[INSTRUCTIONS TO FOLLOW] Every record is to be transcribed exactly as written.

--- START ---

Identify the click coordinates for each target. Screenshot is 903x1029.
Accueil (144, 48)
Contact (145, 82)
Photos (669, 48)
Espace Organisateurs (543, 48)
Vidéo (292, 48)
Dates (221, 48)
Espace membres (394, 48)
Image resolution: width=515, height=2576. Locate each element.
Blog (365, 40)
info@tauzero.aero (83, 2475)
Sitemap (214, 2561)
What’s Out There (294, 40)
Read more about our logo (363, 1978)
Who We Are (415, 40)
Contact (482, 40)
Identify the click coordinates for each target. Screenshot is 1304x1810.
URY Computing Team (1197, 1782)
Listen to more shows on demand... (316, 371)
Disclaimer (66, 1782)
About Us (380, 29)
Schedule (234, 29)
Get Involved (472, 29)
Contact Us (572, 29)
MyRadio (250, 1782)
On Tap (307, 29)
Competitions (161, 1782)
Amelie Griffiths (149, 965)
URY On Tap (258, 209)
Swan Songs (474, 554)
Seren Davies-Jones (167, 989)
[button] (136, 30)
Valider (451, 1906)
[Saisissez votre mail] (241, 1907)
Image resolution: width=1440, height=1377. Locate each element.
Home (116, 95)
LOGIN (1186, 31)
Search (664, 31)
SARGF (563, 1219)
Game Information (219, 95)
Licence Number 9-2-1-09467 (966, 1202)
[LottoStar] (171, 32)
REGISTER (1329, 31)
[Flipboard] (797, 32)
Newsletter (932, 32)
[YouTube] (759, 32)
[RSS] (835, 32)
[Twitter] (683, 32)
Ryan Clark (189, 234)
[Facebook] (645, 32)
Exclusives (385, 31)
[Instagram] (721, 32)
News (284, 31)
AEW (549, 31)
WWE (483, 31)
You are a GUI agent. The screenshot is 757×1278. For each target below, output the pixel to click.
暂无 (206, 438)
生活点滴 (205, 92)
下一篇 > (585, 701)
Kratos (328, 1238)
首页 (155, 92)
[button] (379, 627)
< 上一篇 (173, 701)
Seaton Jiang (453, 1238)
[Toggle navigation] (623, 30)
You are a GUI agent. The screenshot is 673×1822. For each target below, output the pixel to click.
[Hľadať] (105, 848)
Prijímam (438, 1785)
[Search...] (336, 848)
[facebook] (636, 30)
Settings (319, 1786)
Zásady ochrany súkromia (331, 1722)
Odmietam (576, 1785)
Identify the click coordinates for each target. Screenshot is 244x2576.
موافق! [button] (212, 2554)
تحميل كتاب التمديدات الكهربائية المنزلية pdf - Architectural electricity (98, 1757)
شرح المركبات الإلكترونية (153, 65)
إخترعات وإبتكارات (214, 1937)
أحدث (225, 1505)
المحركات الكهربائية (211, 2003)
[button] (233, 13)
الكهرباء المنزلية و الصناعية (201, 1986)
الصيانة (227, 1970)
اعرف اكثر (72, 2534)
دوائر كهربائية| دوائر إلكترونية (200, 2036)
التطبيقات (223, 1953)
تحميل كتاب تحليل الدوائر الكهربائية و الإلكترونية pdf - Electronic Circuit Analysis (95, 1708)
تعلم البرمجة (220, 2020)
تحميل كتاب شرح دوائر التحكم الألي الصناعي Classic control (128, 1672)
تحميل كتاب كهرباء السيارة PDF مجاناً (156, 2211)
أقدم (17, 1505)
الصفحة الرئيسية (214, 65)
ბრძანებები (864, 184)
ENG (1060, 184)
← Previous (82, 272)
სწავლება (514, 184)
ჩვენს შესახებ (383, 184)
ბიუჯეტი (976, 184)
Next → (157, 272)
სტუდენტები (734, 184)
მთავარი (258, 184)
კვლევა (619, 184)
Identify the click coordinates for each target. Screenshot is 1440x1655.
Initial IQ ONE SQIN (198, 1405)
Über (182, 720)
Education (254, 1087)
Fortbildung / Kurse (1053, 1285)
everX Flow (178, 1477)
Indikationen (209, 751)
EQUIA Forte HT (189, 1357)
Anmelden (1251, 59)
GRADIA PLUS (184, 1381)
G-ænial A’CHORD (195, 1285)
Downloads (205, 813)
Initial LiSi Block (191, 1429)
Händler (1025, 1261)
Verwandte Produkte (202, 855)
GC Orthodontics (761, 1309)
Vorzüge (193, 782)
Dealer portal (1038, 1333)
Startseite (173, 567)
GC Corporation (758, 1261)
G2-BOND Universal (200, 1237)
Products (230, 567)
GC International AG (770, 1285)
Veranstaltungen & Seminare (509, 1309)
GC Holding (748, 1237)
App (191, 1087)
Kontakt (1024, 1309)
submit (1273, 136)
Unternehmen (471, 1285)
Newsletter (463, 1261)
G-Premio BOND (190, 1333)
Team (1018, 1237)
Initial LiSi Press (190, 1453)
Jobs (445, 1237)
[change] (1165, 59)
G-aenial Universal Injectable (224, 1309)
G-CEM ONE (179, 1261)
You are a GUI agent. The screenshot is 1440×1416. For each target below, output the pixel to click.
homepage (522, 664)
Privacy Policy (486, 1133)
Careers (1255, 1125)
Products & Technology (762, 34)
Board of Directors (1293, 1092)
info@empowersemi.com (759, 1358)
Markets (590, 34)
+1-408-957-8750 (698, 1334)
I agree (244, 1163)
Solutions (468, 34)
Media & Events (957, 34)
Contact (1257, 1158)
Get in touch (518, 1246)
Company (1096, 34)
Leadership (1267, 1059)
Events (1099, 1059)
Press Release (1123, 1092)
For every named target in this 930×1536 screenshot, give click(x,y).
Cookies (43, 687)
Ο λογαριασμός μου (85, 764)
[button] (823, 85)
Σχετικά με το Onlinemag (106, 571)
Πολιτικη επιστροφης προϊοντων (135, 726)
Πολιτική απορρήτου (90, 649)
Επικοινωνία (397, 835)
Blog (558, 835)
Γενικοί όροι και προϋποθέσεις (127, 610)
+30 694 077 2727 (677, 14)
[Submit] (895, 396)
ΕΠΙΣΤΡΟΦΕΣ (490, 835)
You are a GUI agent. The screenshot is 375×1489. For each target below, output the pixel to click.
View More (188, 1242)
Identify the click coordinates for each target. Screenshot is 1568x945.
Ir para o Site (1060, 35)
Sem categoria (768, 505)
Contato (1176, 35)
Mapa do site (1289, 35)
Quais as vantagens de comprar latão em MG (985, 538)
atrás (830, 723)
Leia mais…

--- END ---

[PROBLEM SOLUTION]
Identify the click coordinates for each target. Screenshot is 903x1029.
Accueil (144, 48)
Contact (145, 82)
Photos (669, 48)
Espace Organisateurs (543, 48)
Vidéo (292, 48)
Dates (221, 48)
Espace membres (394, 48)
Image resolution: width=515, height=2576. Locate each element.
Blog (365, 40)
info@tauzero.aero (83, 2475)
Sitemap (214, 2561)
What’s Out There (294, 40)
Read more about our logo (363, 1978)
Who We Are (415, 40)
Contact (482, 40)
Identify the click coordinates for each target. Screenshot is 1304x1810.
URY Computing Team (1197, 1782)
Listen to more shows on demand... (316, 371)
Disclaimer (66, 1782)
About Us (380, 29)
Schedule (234, 29)
Get Involved (472, 29)
Contact Us (572, 29)
MyRadio (250, 1782)
On Tap (307, 29)
Competitions (161, 1782)
Amelie Griffiths (149, 965)
URY On Tap (258, 209)
Swan Songs (474, 554)
Seren Davies-Jones (167, 989)
[button] (136, 30)
Valider (451, 1906)
[Saisissez votre mail] (241, 1907)
Image resolution: width=1440, height=1377. Locate each element.
Home (116, 95)
LOGIN (1186, 31)
Search (664, 31)
SARGF (563, 1219)
Game Information (219, 95)
Licence Number 9-2-1-09467 (966, 1202)
[LottoStar] (171, 32)
REGISTER (1329, 31)
[Flipboard] (797, 32)
Newsletter (932, 32)
[YouTube] (759, 32)
[RSS] (835, 32)
[Twitter] (683, 32)
Ryan Clark (189, 234)
[Facebook] (645, 32)
Exclusives (385, 31)
[Instagram] (721, 32)
News (284, 31)
AEW (549, 31)
WWE (483, 31)
You are a GUI agent. The screenshot is 757×1278. For each target below, output the pixel to click.
暂无 (206, 438)
生活点滴 (205, 92)
下一篇 > (585, 701)
Kratos (328, 1238)
首页 (155, 92)
[button] (379, 627)
< 上一篇 (173, 701)
Seaton Jiang (453, 1238)
[Toggle navigation] (623, 30)
You are a GUI agent. The screenshot is 673×1822. For each target below, output the pixel to click.
[Hľadať] (105, 848)
Prijímam (438, 1785)
[Search...] (336, 848)
[facebook] (636, 30)
Settings (319, 1786)
Zásady ochrany súkromia (331, 1722)
Odmietam (576, 1785)
Identify the click coordinates for each target. Screenshot is 244x2576.
موافق! [button] (212, 2554)
تحميل كتاب التمديدات الكهربائية المنزلية pdf - Architectural electricity (98, 1757)
شرح المركبات الإلكترونية (153, 65)
إخترعات وإبتكارات (214, 1937)
أحدث (225, 1505)
المحركات الكهربائية (211, 2003)
[button] (233, 13)
الكهرباء المنزلية و الصناعية (201, 1986)
الصيانة (227, 1970)
اعرف اكثر (72, 2534)
دوائر كهربائية| دوائر إلكترونية (200, 2036)
التطبيقات (223, 1953)
تحميل كتاب تحليل الدوائر الكهربائية و الإلكترونية pdf - Electronic Circuit Analysis (95, 1708)
تعلم البرمجة (220, 2020)
تحميل كتاب شرح دوائر التحكم الألي الصناعي Classic control (128, 1672)
تحميل كتاب كهرباء السيارة PDF مجاناً (156, 2211)
أقدم (17, 1505)
الصفحة الرئيسية (214, 65)
ბრძანებები (864, 184)
ENG (1060, 184)
← Previous (82, 272)
სწავლება (514, 184)
ჩვენს შესახებ (383, 184)
ბიუჯეტი (976, 184)
Next → (157, 272)
სტუდენტები (734, 184)
მთავარი (258, 184)
კვლევა (619, 184)
Identify the click coordinates for each target. Screenshot is 1440x1655.
Initial IQ ONE SQIN (198, 1405)
Über (182, 720)
Education (254, 1087)
Fortbildung / Kurse (1053, 1285)
everX Flow (178, 1477)
Indikationen (209, 751)
EQUIA Forte HT (189, 1357)
Anmelden (1251, 59)
GRADIA PLUS (184, 1381)
G-ænial A’CHORD (195, 1285)
Downloads (205, 813)
Initial LiSi Block (191, 1429)
Händler (1025, 1261)
Verwandte Produkte (202, 855)
GC Orthodontics (761, 1309)
Vorzüge (193, 782)
Dealer portal (1038, 1333)
Startseite (173, 567)
GC Corporation (758, 1261)
G2-BOND Universal (200, 1237)
Products (230, 567)
GC International AG (770, 1285)
Veranstaltungen & Seminare (509, 1309)
GC Holding (748, 1237)
App (191, 1087)
Kontakt (1024, 1309)
submit (1273, 136)
Unternehmen (471, 1285)
Newsletter (463, 1261)
G-Premio BOND (190, 1333)
Team (1018, 1237)
Initial LiSi Press (190, 1453)
Jobs (445, 1237)
[change] (1165, 59)
G-aenial Universal Injectable (224, 1309)
G-CEM ONE (179, 1261)
You are a GUI agent. The screenshot is 1440×1416. For each target below, output the pixel to click.
homepage (522, 664)
Privacy Policy (486, 1133)
Careers (1255, 1125)
Products & Technology (762, 34)
Board of Directors (1293, 1092)
info@empowersemi.com (759, 1358)
Markets (590, 34)
+1-408-957-8750 (698, 1334)
I agree (244, 1163)
Solutions (468, 34)
Media & Events (957, 34)
Contact (1257, 1158)
Get in touch (518, 1246)
Company (1096, 34)
Leadership (1267, 1059)
Events (1099, 1059)
Press Release (1123, 1092)
For every named target in this 930×1536 screenshot, give click(x,y).
Cookies (43, 687)
Ο λογαριασμός μου (85, 764)
[button] (823, 85)
Σχετικά με το Onlinemag (106, 571)
Πολιτικη επιστροφης προϊοντων (135, 726)
Πολιτική απορρήτου (90, 649)
Επικοινωνία (397, 835)
Blog (558, 835)
Γενικοί όροι και προϋποθέσεις (127, 610)
+30 694 077 2727 (677, 14)
[Submit] (895, 396)
ΕΠΙΣΤΡΟΦΕΣ (490, 835)
You are a GUI agent. The screenshot is 375×1489. For each target below, output the pixel to click.
View More (188, 1242)
Identify the click coordinates for each target. Screenshot is 1568x945.
Ir para o Site (1060, 35)
Sem categoria (768, 505)
Contato (1176, 35)
Mapa do site (1289, 35)
Quais as vantagens de comprar latão em MG (985, 538)
atrás (830, 723)
Leia mais…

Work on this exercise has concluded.